A crane-fly, showing the paired balancing organs rather nicely.
There were a many of these snipe flies Rhagio scolopacea (above) lurking in the last of the hawthorn flowers that bloomed almost until the end of June in the hedgerow along the first part of the path. They're predators, flying out to catch passing insects. Snipe flies have a distinctive habit of resting in this head-down posture in hedges. Those unusually large eyes are exceptionally sensitive to movement of prey passing through their field of vision.
The dense riverbank herbage is perfect habitat for these scorpion flies Panorpa communis. The curled up tail, which looks dangerous, is really the male's specialised genitalia.
Scorpion flies belong to a very ancient order of insects called the Mecoptera and fossils of their distinctive wings show that they evolved at least 250 million years ago. They are thought to be the ancestors of butterflies, moths, caddis flies and true flies.

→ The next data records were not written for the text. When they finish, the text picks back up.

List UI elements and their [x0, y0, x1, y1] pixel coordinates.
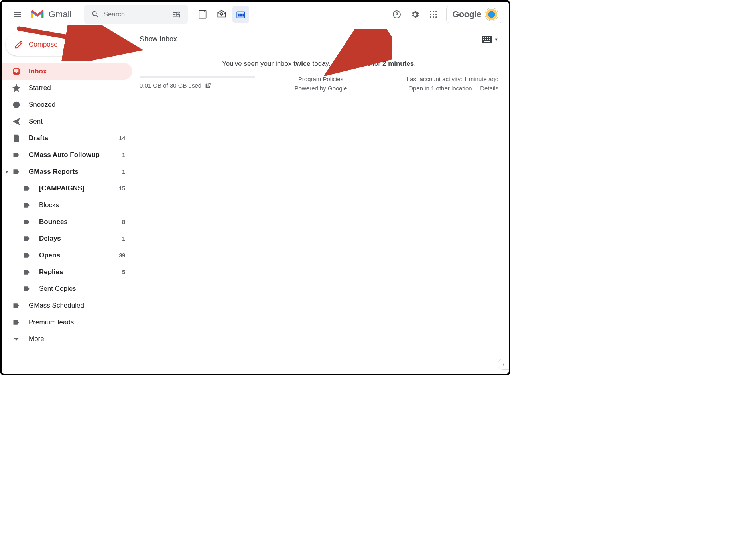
settings-icon[interactable] [407, 6, 423, 22]
svg-point-10 [433, 14, 434, 15]
svg-point-7 [433, 11, 434, 12]
gmail-icon [30, 9, 45, 20]
nav-opens[interactable]: Opens 39 [2, 247, 132, 264]
nav-sent[interactable]: Sent [2, 113, 132, 130]
storage-info: 0.01 GB of 30 GB used [140, 76, 255, 92]
avatar [485, 8, 498, 21]
svg-point-6 [430, 11, 431, 12]
nav-gmass-scheduled[interactable]: GMass Scheduled [2, 297, 132, 314]
nav-snoozed[interactable]: Snoozed [2, 96, 132, 113]
label-icon [22, 218, 31, 226]
header-actions: Google [389, 6, 502, 23]
compose-button[interactable]: Compose [6, 33, 81, 56]
clock-icon [12, 100, 21, 109]
menu-button[interactable] [8, 5, 27, 24]
dropdown-caret-icon: ▼ [494, 37, 498, 42]
nav-replies[interactable]: Replies 5 [2, 264, 132, 280]
gmail-logo[interactable]: Gmail [30, 9, 71, 20]
svg-point-14 [435, 16, 437, 18]
nav-campaigns[interactable]: [CAMPAIGNS] 15 [2, 180, 132, 197]
extension-envelope-icon[interactable] [213, 6, 230, 23]
svg-rect-21 [483, 39, 484, 40]
google-label: Google [452, 9, 481, 20]
open-other-location-link[interactable]: Open in 1 other location [408, 85, 472, 92]
svg-rect-5 [243, 13, 244, 16]
label-icon [22, 268, 31, 277]
svg-point-11 [435, 14, 437, 15]
help-icon[interactable] [389, 6, 405, 22]
nav-list: Inbox Starred Snoozed Sent Drafts [2, 63, 132, 347]
last-activity-text: Last account activity: 1 minute ago [407, 76, 498, 82]
svg-rect-23 [487, 39, 488, 40]
main: Show Inbox ▼ You've seen your inbox twic… [132, 27, 509, 374]
powered-by-text: Powered by Google [295, 85, 347, 92]
extension-sheet-icon[interactable] [194, 6, 211, 23]
svg-point-13 [433, 16, 434, 18]
nav-inbox[interactable]: Inbox [2, 63, 132, 80]
compose-label: Compose [29, 41, 58, 49]
open-in-new-icon[interactable] [205, 82, 211, 89]
search-options-icon[interactable] [169, 6, 185, 22]
label-icon [12, 167, 21, 176]
svg-rect-19 [487, 37, 488, 38]
nav-blocks[interactable]: Blocks [2, 197, 132, 214]
star-icon [12, 84, 21, 92]
extension-icons [194, 6, 249, 23]
inbox-pause-message: You've seen your inbox twice today. It w… [138, 51, 500, 76]
side-panel-toggle[interactable]: ‹ [498, 359, 509, 370]
chevron-down-icon [12, 335, 21, 343]
svg-rect-3 [238, 13, 240, 16]
label-icon [12, 318, 21, 327]
svg-rect-20 [489, 37, 490, 38]
google-account-button[interactable]: Google [446, 6, 502, 23]
label-icon [22, 184, 31, 193]
svg-rect-18 [485, 37, 486, 38]
svg-point-12 [430, 16, 431, 18]
nav-starred[interactable]: Starred [2, 80, 132, 96]
nav-bounces[interactable]: Bounces 8 [2, 214, 132, 230]
svg-rect-22 [485, 39, 486, 40]
send-icon [12, 117, 21, 126]
apps-icon[interactable] [425, 6, 441, 22]
label-icon [22, 251, 31, 260]
nav-sent-copies[interactable]: Sent Copies [2, 280, 132, 297]
svg-rect-17 [483, 37, 484, 38]
storage-bar [140, 76, 255, 78]
input-tools-button[interactable]: ▼ [482, 36, 498, 43]
label-icon [12, 151, 21, 159]
sidebar: Compose Inbox Starred Snoozed Sent [2, 27, 132, 374]
label-icon [12, 301, 21, 310]
svg-rect-24 [489, 39, 490, 40]
extension-pause-icon[interactable] [232, 6, 249, 23]
label-icon [22, 201, 31, 210]
svg-point-8 [435, 11, 437, 12]
show-inbox-button[interactable]: Show Inbox [140, 35, 177, 43]
nav-gmass-followup[interactable]: GMass Auto Followup 1 [2, 147, 132, 163]
program-policies-link[interactable]: Program Policies [298, 76, 343, 82]
details-link[interactable]: Details [480, 85, 498, 92]
search-icon[interactable] [87, 6, 103, 22]
nav-premium-leads[interactable]: Premium leads [2, 314, 132, 331]
nav-more[interactable]: More [2, 331, 132, 347]
storage-text: 0.01 GB of 30 GB used [140, 82, 201, 89]
header: Gmail [2, 2, 509, 27]
svg-rect-4 [240, 13, 242, 16]
label-icon [22, 284, 31, 293]
nav-drafts[interactable]: Drafts 14 [2, 130, 132, 147]
nav-gmass-reports[interactable]: GMass Reports 1 [2, 163, 132, 180]
footer: 0.01 GB of 30 GB used Program Policies P… [138, 76, 500, 92]
label-icon [22, 234, 31, 243]
svg-point-1 [221, 12, 222, 14]
pencil-icon [14, 40, 23, 49]
nav-delays[interactable]: Delays 1 [2, 230, 132, 247]
file-icon [12, 134, 21, 143]
svg-point-9 [430, 14, 431, 15]
svg-rect-25 [484, 41, 490, 42]
keyboard-icon [482, 36, 492, 43]
app-name: Gmail [49, 9, 71, 20]
search-bar[interactable] [84, 5, 188, 24]
search-input[interactable] [103, 10, 169, 18]
inbox-icon [12, 67, 21, 76]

The two pictures above are of a female, which lacks the 'scorpion' tail of the male.
Bird cherries are a prominent component of the tree flora here and some have become infested with small ermine moth caterpillars, which weave a silken tent where they can defoliate the tree in comparative safety ....
... although this one has broken cover.
In years when there are heavy infestations whole trees can be enveloped in these silk tents.
There's a diversity of fly species along this footpath - and also plenty of spiders. The three pictures above show the cucumber-green Araneus cucurbitinus, whose abdomen can look like a flower bud. It weaves its snare across the surface of leaves.
This, though, was our most fascinating spider discovery - a ball of recently hatched diadem spiderlings (aka orb web spider, aka garden spider) Araneus diadematus. At this stage they huddle together for mutual security but if you give this seething mass of tiny arachnids a gentle poke .....
...... the spider-ball explodes and they scatter in all directions.......
... racing away along the silken threads that suspend the ball ....
.... like sailors climbing the rigging of a sailing ship.